R snowfall : parallel apply on table columns


I have a table M with many columns and rows, obtained from a text file :

M <- read.table("text.csv",header=TRUE,sep="\t")

To obtain the ranks by columns I successfully used :

M <- apply(M,2,rank)

I would like to speed up the computation but I did not succeed to implement this function in snowfall.

I tried :

library(snowfall)
sfStop()
nb.cpus <- 8
sfInit(parallel=TRUE, cpus=nb.cpus, type = "SOCK")
M <- sfClusterApplyLB(M, rank) # does not work
M <- sfClusterApply(M,2,rank) # does not work
M <- sfClusterApplyLB(1:8, rank,M) # does not work

What is the equivalent of M <- apply(M,2,rank) in snowfall ?

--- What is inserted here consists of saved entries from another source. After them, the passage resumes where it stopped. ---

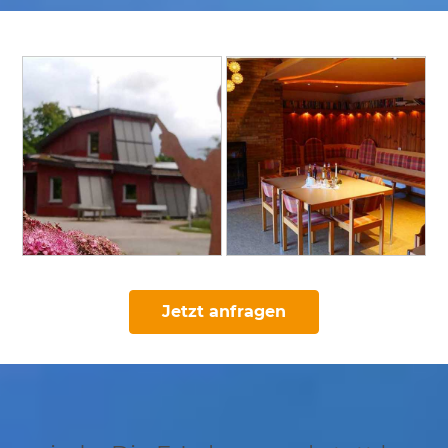
Jetzt anfragen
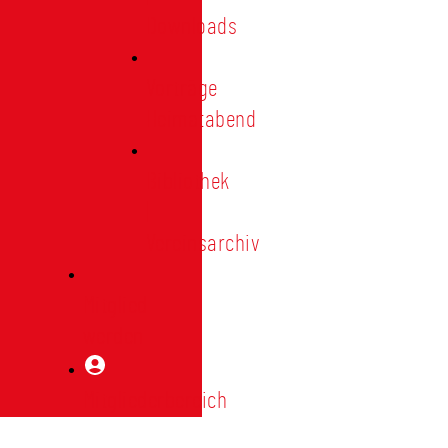
Downloads
Vorträge
Heimatabend
Bibliothek
|
Vereinsarchiv
Mitglied
werden
Mitgliederbereich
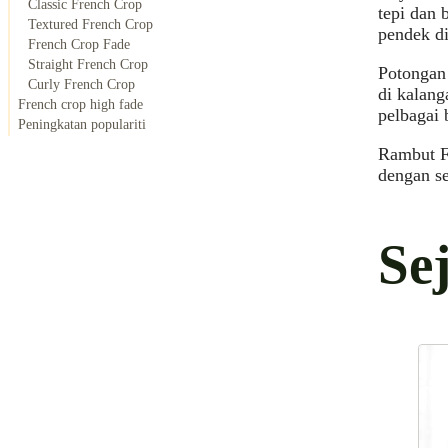
Classic French Crop
tepi dan 
Textured French Crop
pendek di
French Crop Fade
Straight French Crop
Potongan
Curly French Crop
di kalang
French crop high fade
pelbagai 
Peningkatan populariti
Rambut Fr
dengan se
Se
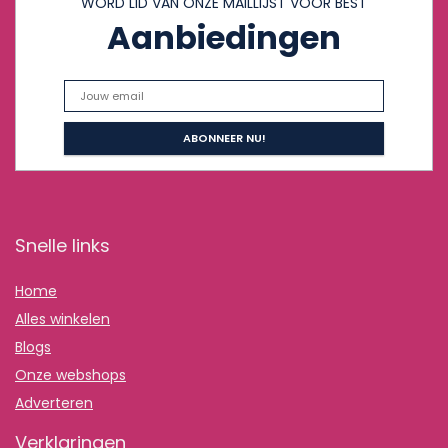
WORD LID VAN ONZE MAILLIJST VOOR BEST
Aanbiedingen
Snelle links
Home
Alles winkelen
Blogs
Onze webshops
Adverteren
Verklaringen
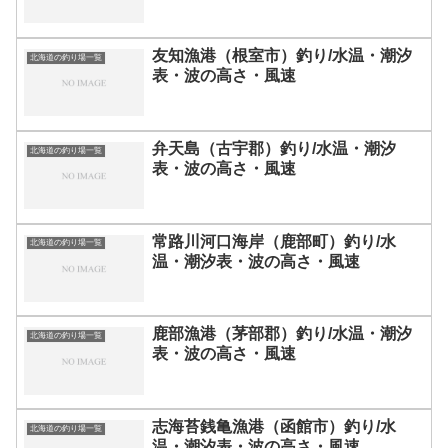
友知漁港（根室市）釣り/水温・潮汐
北海道の釣り場一覧
表・波の高さ・風速
弁天島（古宇郡）釣り/水温・潮汐
北海道の釣り場一覧
表・波の高さ・風速
常路川河口海岸（鹿部町）釣り/水
北海道の釣り場一覧
温・潮汐表・波の高さ・風速
鹿部漁港（茅部郡）釣り/水温・潮汐
北海道の釣り場一覧
表・波の高さ・風速
志海苔銭亀漁港（函館市）釣り/水
北海道の釣り場一覧
温・潮汐表・波の高さ・風速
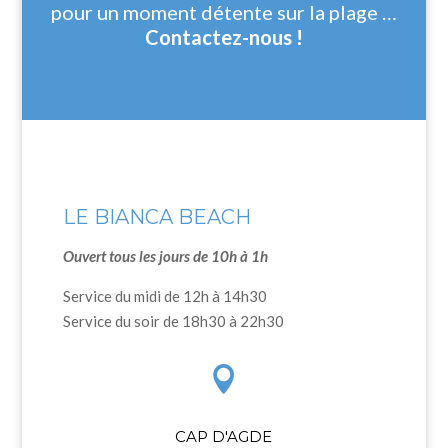
pour un moment détente sur la plage …
Contactez-nous !
LE BIANCA BEACH
Ouvert tous les jours de 10h à 1h
Service du midi de 12h à 14h30
Service du soir de 18h30 à 22h30

CAP D'AGDE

Thanks in advance for your help !


Solution

  • The equivalent of apply in snowfall is sfApply. Here's an example:

    library(snowfall)
    sfInit(parallel=TRUE, cpus=4, type="SOCK")
    M <- data.frame(matrix(rnorm(40000000), 2000000, 20))
    r <- sfApply(M, 2, rank)
    sfStop()
    

    This example runs almost twice as fast as the sequential version on my Linux machine using four cores. That's not too bad considering that rank isn't very computationally intensive.